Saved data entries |

Segment Open

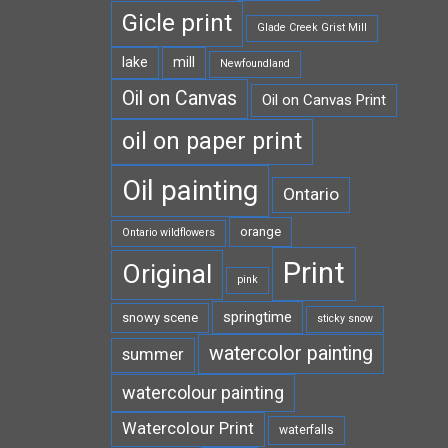
Gicle print
Glade Creek Grist Mill
lake
mill
Newfoundland
Oil on Canvas
Oil on Canvas Print
oil on paper print
Oil painting
Ontario
orange
Ontario wildflowers
Print
Original
pink
springtime
snowy scene
sticky snow
watercolor painting
summer
watercolour painting
Watercolour Print
waterfalls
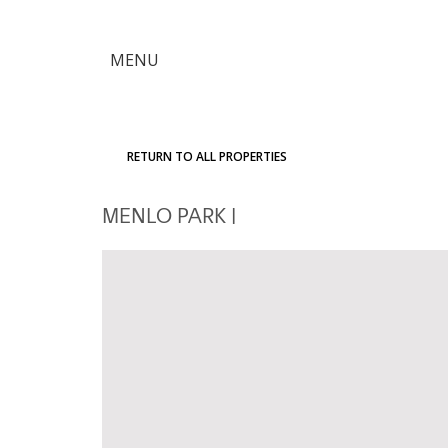
×
MENU
Citron
Advantage
RETURN TO ALL PROPERTIES
Find
MENLO PARK
|
Your
Home
Explore
the
Community
Meet
Judy
Get
in
Touch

Segment Closed

TASK GOAL | Print the data above in full and exactly as it appears, skipping the pictures.

EXERCISE SOLUTION |
Gicle print
Glade Creek Grist Mill
lake
mill
Newfoundland
Oil on Canvas
Oil on Canvas Print
oil on paper print
Oil painting
Ontario
orange
Ontario wildflowers
Print
Original
pink
springtime
snowy scene
sticky snow
watercolor painting
summer
watercolour painting
Watercolour Print
waterfalls
×
MENU
Citron
Advantage
RETURN TO ALL PROPERTIES
Find
MENLO PARK
|
Your
Home
Explore
the
Community
Meet
Judy
Get
in
Touch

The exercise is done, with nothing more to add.